45 anos depois, muitas causas democráticas foram vencidas, mas a pobreza não. A subalternidade do interior do país também não foi vencida. E essas são as causas do êxodo das gentes do interior. O padre Max e a Maria de Lurdes eram de famílias de emigrantes em França. Max era naturalmente irmão da emigração. Esteve em França, conheceu de perto o levantamento do Maio de 68 e toda a utopia democrática veio com ele, migrante das ideias, para as faldas do Marão. As causas de Max mantêm atualidade, quando temos no quotidiano uma democracia que encurta e uma emigração forçada. Os contemporâneos de Max levantaram-se para resgatar o horizonte dos jovens. A sociedade plural, participada e o emprego local como futuro, aí está o manifesto pós Max mais pujante que podemos ter!
45 anos depois, o recrudescimento da propaganda reacionária no Portugal de hoje obriga a reflexões várias. Uma, e à cabeça, é não pactuar com a intolerância fascista, racista e sexista. Não pactuar com os elogios ao colonialismo e ao Estado Novo. Não aceitar a linguagem vulgar da xenofobia. A República não pode condescender com os inimigos proclamados da Constituição e tal exige separação política e reparação institucional.
A memória de Max tem tudo a ver com essa iniciativa republicana. Se há compromisso para a República que tem de ser feito é o da sua autodefesa constitucional. A urgência é agora, antes que se vejam herdeiros do MDLP no Parlamento a condicionar um qualquer governo.

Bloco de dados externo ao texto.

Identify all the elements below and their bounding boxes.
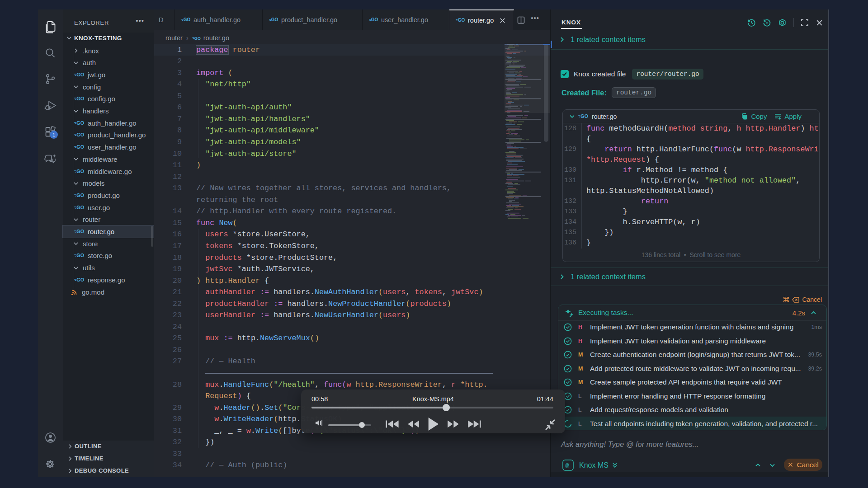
svg-text:GO: GO — [458, 18, 465, 23]
svg-text:GO: GO — [76, 253, 84, 258]
svg-text:GO: GO — [76, 144, 84, 150]
svg-text:GO: GO — [76, 229, 84, 234]
svg-text:GO: GO — [76, 169, 84, 174]
svg-text:GO: GO — [76, 132, 84, 138]
svg-text:GO: GO — [184, 17, 190, 22]
svg-text:GO: GO — [194, 36, 200, 40]
svg-text:GO: GO — [76, 205, 84, 210]
svg-text:GO: GO — [76, 96, 84, 101]
svg-text:GO: GO — [371, 17, 378, 22]
svg-text:@: @ — [566, 462, 569, 469]
svg-text:GO: GO — [580, 113, 588, 119]
svg-text:GO: GO — [271, 17, 278, 22]
svg-text:GO: GO — [76, 277, 84, 282]
svg-text:GO: GO — [76, 120, 84, 126]
svg-text:GO: GO — [76, 72, 84, 77]
svg-text:GO: GO — [76, 192, 84, 198]
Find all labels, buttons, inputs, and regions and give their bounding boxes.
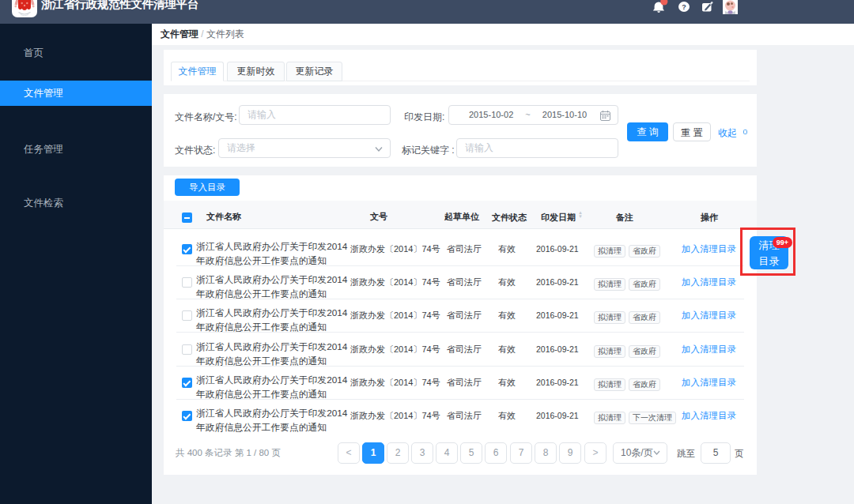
svg-text:?: ? <box>682 3 686 11</box>
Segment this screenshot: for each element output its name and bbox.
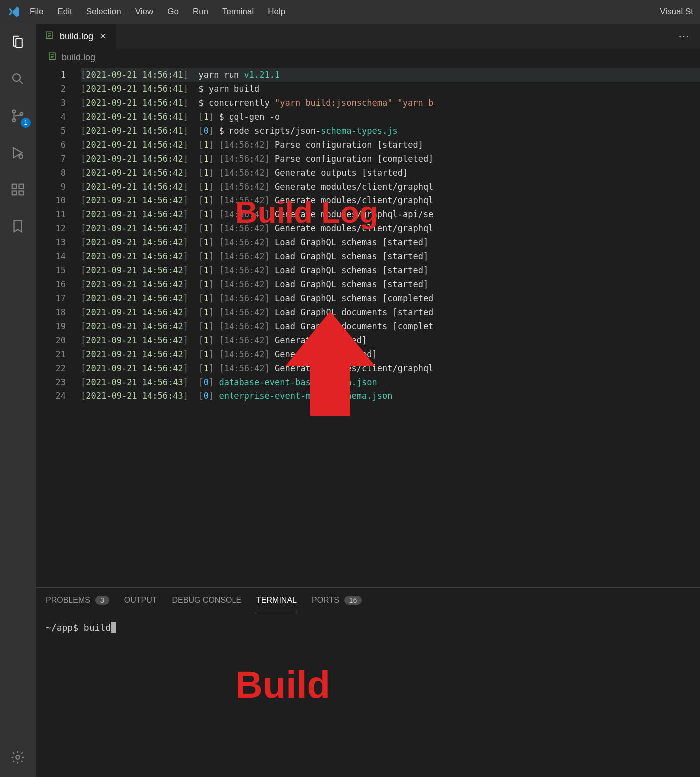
file-log-icon	[48, 52, 57, 63]
log-line: [2021-09-21 14:56:42] [1] [14:56:42] Loa…	[81, 291, 700, 305]
terminal-body[interactable]: ~/app$ build Build	[36, 613, 700, 777]
close-icon[interactable]: ✕	[99, 31, 107, 42]
menu-run[interactable]: Run	[186, 7, 215, 17]
svg-point-1	[13, 110, 16, 113]
tab-build-log[interactable]: build.log ✕	[36, 24, 116, 49]
log-line: [2021-09-21 14:56:42] [1] [14:56:42] Loa…	[81, 277, 700, 291]
file-log-icon	[45, 31, 54, 42]
log-line: [2021-09-21 14:56:42] [1] [14:56:42] Par…	[81, 152, 700, 166]
editor-tabs: build.log ✕ ⋯	[36, 24, 700, 49]
annotation-build-label: Build	[235, 663, 700, 706]
menu-edit[interactable]: Edit	[50, 7, 79, 17]
log-line: [2021-09-21 14:56:42] [1] [14:56:42] Loa…	[81, 263, 700, 277]
menu-terminal[interactable]: Terminal	[215, 7, 261, 17]
panel-tab-debug-console[interactable]: DEBUG CONSOLE	[172, 588, 242, 613]
tab-label: build.log	[60, 31, 93, 42]
log-line: [2021-09-21 14:56:42] [1] [14:56:42] Gen…	[81, 221, 700, 235]
log-line: [2021-09-21 14:56:42] [1] [14:56:42] Gen…	[81, 194, 700, 207]
explorer-icon[interactable]	[8, 32, 28, 52]
log-line: [2021-09-21 14:56:42] [1] [14:56:42] Gen…	[81, 361, 700, 375]
breadcrumb-filename: build.log	[62, 52, 95, 63]
run-debug-icon[interactable]	[8, 143, 28, 163]
ports-badge: 16	[344, 596, 362, 605]
svg-point-9	[16, 755, 20, 759]
menu-selection[interactable]: Selection	[79, 7, 128, 17]
log-line: [2021-09-21 14:56:42] [1] [14:56:42] Loa…	[81, 319, 700, 333]
log-line: [2021-09-21 14:56:43] [0] enterprise-eve…	[81, 389, 700, 403]
log-line: [2021-09-21 14:56:42] [1] [14:56:42] Par…	[81, 138, 700, 152]
menu-help[interactable]: Help	[261, 7, 292, 17]
terminal-prompt: ~/app$	[46, 622, 84, 633]
panel-tabs: PROBLEMS 3 OUTPUT DEBUG CONSOLE TERMINAL…	[36, 588, 700, 613]
search-icon[interactable]	[8, 69, 28, 89]
log-line: [2021-09-21 14:56:42] [1] [14:56:42] Gen…	[81, 166, 700, 180]
panel-tab-output[interactable]: OUTPUT	[124, 588, 157, 613]
source-control-badge: 1	[21, 118, 31, 128]
svg-point-2	[13, 119, 16, 122]
bookmark-icon[interactable]	[8, 216, 28, 236]
panel-tab-problems[interactable]: PROBLEMS 3	[46, 588, 109, 613]
log-line: [2021-09-21 14:56:42] [1] [14:56:42] Loa…	[81, 249, 700, 263]
svg-point-4	[19, 155, 23, 159]
svg-rect-6	[12, 191, 17, 195]
log-line: [2021-09-21 14:56:42] [1] [14:56:42] Gen…	[81, 180, 700, 194]
window-title: Visual St	[660, 7, 695, 17]
log-line: [2021-09-21 14:56:42] [1] [14:56:42] Loa…	[81, 235, 700, 249]
menu-go[interactable]: Go	[160, 7, 186, 17]
log-line: [2021-09-21 14:56:41] $ yarn build	[81, 82, 700, 96]
menu-bar: FileEditSelectionViewGoRunTerminalHelp V…	[0, 0, 700, 24]
log-line: [2021-09-21 14:56:42] [1] [14:56:42] Gen…	[81, 333, 700, 347]
svg-rect-8	[19, 184, 24, 189]
extensions-icon[interactable]	[8, 180, 28, 199]
code-content[interactable]: [2021-09-21 14:56:41] yarn run v1.21.1[2…	[81, 67, 700, 587]
log-line: [2021-09-21 14:56:41] [1] $ gql-gen -o	[81, 110, 700, 124]
terminal-cursor	[111, 622, 116, 633]
menu-view[interactable]: View	[128, 7, 161, 17]
source-control-icon[interactable]: 1	[8, 106, 28, 126]
svg-rect-5	[12, 184, 17, 189]
terminal-command: build	[84, 622, 111, 633]
problems-badge: 3	[95, 596, 109, 605]
editor-more-icon[interactable]: ⋯	[667, 24, 700, 49]
log-line: [2021-09-21 14:56:41] yarn run v1.21.1	[81, 68, 700, 82]
svg-rect-7	[19, 191, 24, 195]
bottom-panel: PROBLEMS 3 OUTPUT DEBUG CONSOLE TERMINAL…	[36, 587, 700, 777]
log-line: [2021-09-21 14:56:41] $ concurrently "ya…	[81, 96, 700, 110]
breadcrumb[interactable]: build.log	[36, 49, 700, 67]
log-line: [2021-09-21 14:56:42] [1] [14:56:42] Gen…	[81, 347, 700, 361]
line-number-gutter: 123456789101112131415161718192021222324	[36, 67, 81, 587]
log-line: [2021-09-21 14:56:42] [1] [14:56:42] Loa…	[81, 305, 700, 319]
vscode-logo-icon	[5, 5, 23, 18]
manage-gear-icon[interactable]	[8, 747, 28, 767]
activity-bar: 1	[0, 24, 36, 777]
panel-tab-terminal[interactable]: TERMINAL	[256, 588, 297, 613]
panel-tab-ports[interactable]: PORTS 16	[312, 588, 362, 613]
svg-point-0	[13, 74, 20, 81]
editor-area[interactable]: 123456789101112131415161718192021222324 …	[36, 67, 700, 587]
log-line: [2021-09-21 14:56:41] [0] $ node scripts…	[81, 124, 700, 138]
menu-file[interactable]: File	[23, 7, 50, 17]
log-line: [2021-09-21 14:56:42] [1] [14:56:42] Gen…	[81, 207, 700, 221]
log-line: [2021-09-21 14:56:43] [0] database-event…	[81, 375, 700, 389]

Este artigo é um apelo. Certamente, muitos cidadãos vão assinalar os 45 anos da Constituição, também a 2 de abril. Antes disso, e até para isso, podemos recordar Max em homenagem nacional, a vontade indómita de levar a democracia mais além, o estremeção que falta para a agonia da política boçal. Invoca-se e convoca-se a memória. Ela é estridente. Ouçam, é o que se pede a todas as cores da democracia.